* [Data for processing]
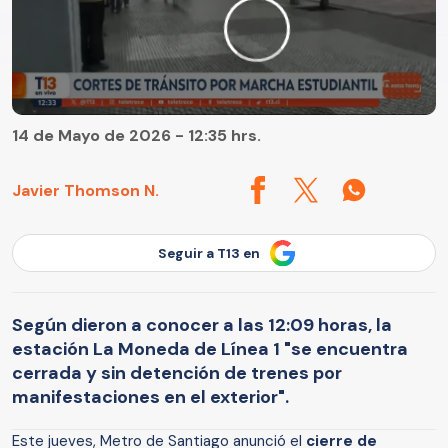
14 de Mayo de 2026 - 12:35 hrs.
Javier Thomson N.
Seguir a T13 en
Según dieron a conocer a las 12:09 horas, la
estación La Moneda de Línea 1 "se encuentra
cerrada y sin detención de trenes por
manifestaciones en el exterior".
Este jueves, Metro de Santiago anunció el
cierre de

* [Assigned task]
Reproduce the material word for word, minus the images.

* [Solution to this exercise]
14 de Mayo de 2026 - 12:35 hrs.
Javier Thomson N.
Seguir a T13 en
Según dieron a conocer a las 12:09 horas, la
estación La Moneda de Línea 1 "se encuentra
cerrada y sin detención de trenes por
manifestaciones en el exterior".
Este jueves, Metro de Santiago anunció el
cierre de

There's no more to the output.